(This is another is a series of articles
I wrote for The Master’s Artist.)
In
Woody Allen’s movie Midnight in Paris, writer Gil Pender (played by
Owen Wilson) desperately wants to live in Paris of the 1920s, the city and time
of Scott and Zelda Fitzgerald, Ernest Hemingway, Gertrude Stein, Pablo Picasso,
Salvador Dali, Cole Porter and Josephine Baker. And he gets his wish, if only
for a few hours each night at midnight. In one scene, he climbs into a taxi and
finds T.S. Eliot, and he
says that “Prufrock” is like his mantra, but where he comes from in Hollywood,
people measure out their lives in coke spoons, not coffee spoons.
If
you don’t know the poem, you miss the reference. In the poem, Eliot wrote, “I
have measured out my life in coffee spoons.”
“The Love Song
of J. Alfred Prufrock” was published in Poetry Magazine in 1915, when Eliot
was all of 27, and it is still considered by many critics and scholars to be
the most influential poem of the 20th century. It’s difficult to
imagine any poem today having the kind of impact that “Prufrock” did. Published
by Poetry with the urging of Ezra Pound, the poem played a major role in
shaping and defining Modernism in poetry and literature generally.
Let us go then, you and I,
When the evening is spread out against
the sky
Like a patient etherized upon a table…
The
poem is longish, unfolding a series of scenes that seem unrelated. Scholars
still argue about the subject and meaning of the poem, but it is clearly a poem
about the disconnectedness of modern society and man’s disconnected place
within that society. In that sense, it is as contemporary today as it was in
1915.
The yellow fog that rubs its back upon
the window-panes,
The yellow smoke that rubs its muzzle on
the window-panes,
Licked its tongue into the corners of
the evening,
Lingered upon the pools that stand in
drains…
Eliot
uses a combination of rhyme, free verse and repetition.
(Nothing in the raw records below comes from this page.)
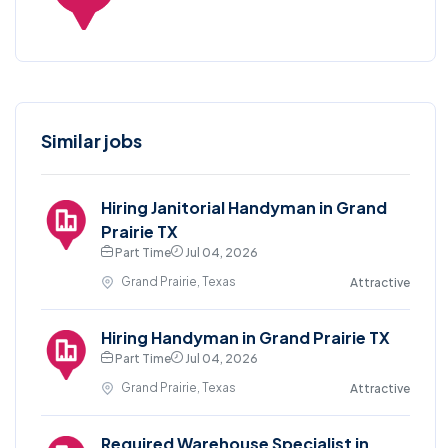
Similar jobs
Hiring Janitorial Handyman in Grand
Prairie TX
Part Time
Jul 04, 2026
Grand Prairie, Texas
Attractive
Hiring Handyman in Grand Prairie TX
Part Time
Jul 04, 2026
Grand Prairie, Texas
Attractive
Required Warehouse Specialist in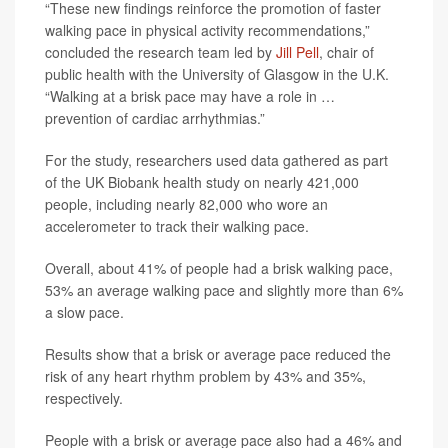
“These new findings reinforce the promotion of faster
walking pace in physical activity recommendations,”
concluded the research team led by
Jill Pell
, chair of
public health with the University of Glasgow in the U.K.
“Walking at a brisk pace may have a role in …
prevention of cardiac arrhythmias.”
For the study, researchers used data gathered as part
of the UK Biobank health study on nearly 421,000
people, including nearly 82,000 who wore an
accelerometer to track their walking pace.
Overall, about 41% of people had a brisk walking pace,
53% an average walking pace and slightly more than 6%
a slow pace.
Results show that a brisk or average pace reduced the
risk of any heart rhythm problem by 43% and 35%,
respectively.
People with a brisk or average pace also had a 46% and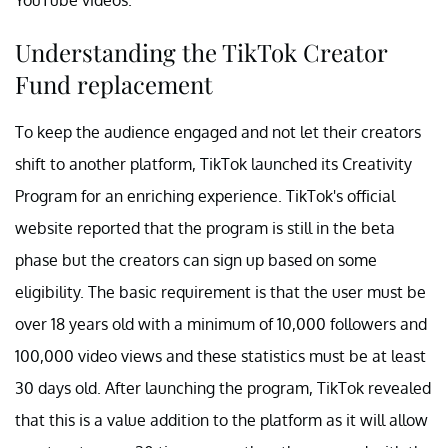
Understanding the TikTok Creator
Fund replacement
To keep the audience engaged and not let their creators
shift to another platform, TikTok launched its Creativity
Program for an enriching experience. TikTok's official
website reported that the program is still in the beta
phase but the creators can sign up based on some
eligibility. The basic requirement is that the user must be
over 18 years old with a minimum of 10,000 followers and
100,000 video views and these statistics must be at least
30 days old. After launching the program, TikTok revealed
that this is a value addition to the platform as it will allow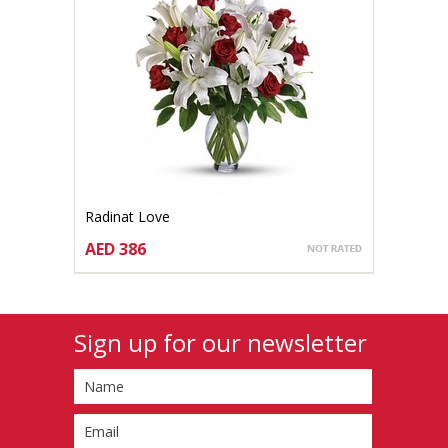
Radinat Love
AED 386
CHOOSE OPTIONS
Sign up for our newsletter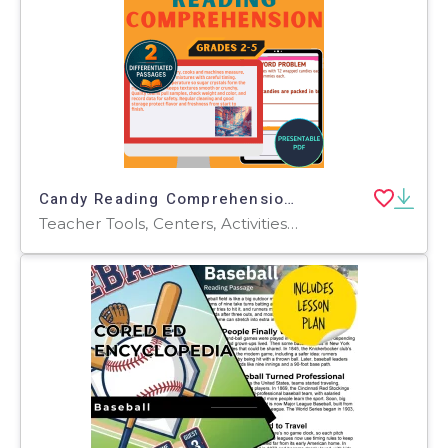
Candy Reading Comprehension Passages and Questions Presentable PDF
Teacher Tools, Centers, Activities, Assessments, Tests, Quizzes and Tests, Presentations, Quizzes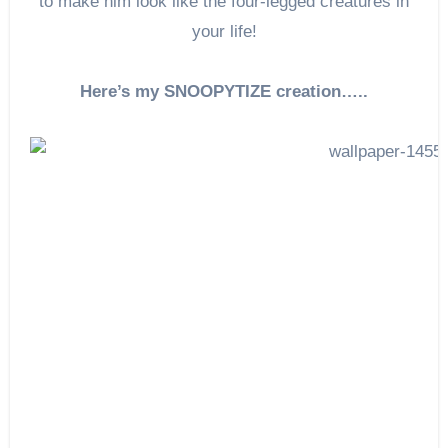
to make him look like the four-legged creatures in
your life!
Here’s my SNOOPYTIZE creation…..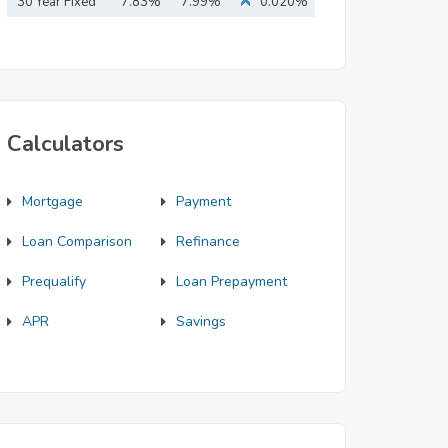
Mortgage
30 Year Fixed
7.83%
7.99%
0.020%
Mortgage
Calculators
Mortgage
Payment
Loan Comparison
Refinance
Prequalify
Loan Prepayment
APR
Savings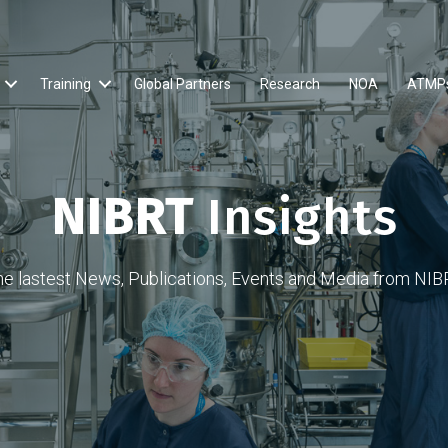
Training
Global Partners
Research
NOA
ATMP
NIBRT
Insights
he lastest News, Publications, Events and Media from NIB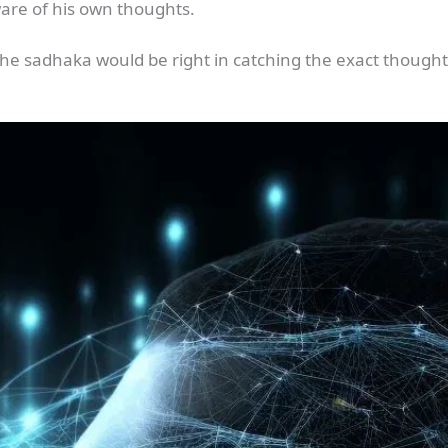
ware of his own thoughts.
h the sadhaka would be right in catching the exact thought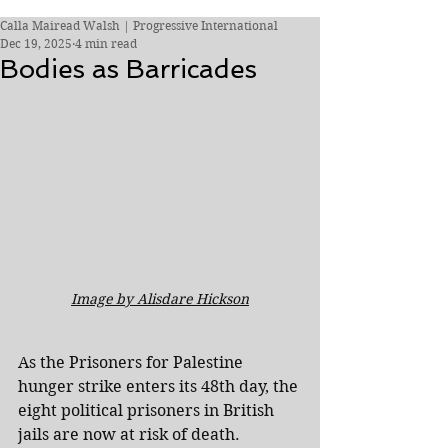
Calla Mairead Walsh | Progressive International
Dec 19, 2025
4 min read
Bodies as Barricades
I﻿mage by Alisdare Hickson
As the Prisoners for Palestine 
hunger strike enters its 48th day, the 
eight political prisoners in British 
jails are now at risk of death.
The reader happens upon
the rhyme but is soon swept away from it, only to return suddenly to it.
There’s nothing predictable here, no planet in its orbit or star in its galaxy.
But there are delightful lines, including some of the most famous in 20th
century poetry:
In the room the women come and go
Talking of Michelangelo.
When
I was in high school, Eliot’s poetry always posed a problem – should it be
taught in American literature (junior year) or English literature (senior
year)? My school solved the problem by teaching Eliot in both years. In
American literature, we learned “The Hollow Men” – This is the way the world ends, / Not with a bang but a whimper. In
senior year, it was “Prufrock” and the poems published as Four Quartets. (I
still have the paperback edition of Four
Quartets published for 95 cents in 1968; underlined in many places with
margin notes in my own handwriting.)
“Prufrock”
was written more than two decades before Eliot embraced the Christian faith.
And yet the sense of a broken world and broken people permeate it. In an odd
way, to read it now is to see the poem anticipating the intellectual and
spiritual frame of mind of the poet that would eventually lead the poet to
faith.
Eliot
might smile at that. Despite all of the scholarly hubbub about the themes and
meanings of his poems, all he himself said was that he simply wanted people to
read his poetry.
There
are various recordings of Eliot reading the poem, and you can find these at
YouTube, but one of the best I’ve come across is the reading by Spoken Verse,
which allows you to follow the words as they are read.
Photograph by Vince Mig via Public
Domain Pictures. Used with permission.
I first came across this poem as a young teenager at Grammar School. It was in the text book we were using for English Literature but was not one of the poems we ever studied.
ReplyDeleteI fell in love with it at first reading and my feelings have never changed...
What an amazing work! I remember in college writing a paper on "Murder in the Cathedral." Man! What an amazing writer T. S. Eliot was!
ReplyDeleteGreat post, Glynn!
Prufock has stuck to me and comes up in random places. Just the other day I said "Do I dare to each a peach?" and my children got excited because they thought I brought home peaches from the market. When I am old I will wear my trousers rolled. Thanks Glynn!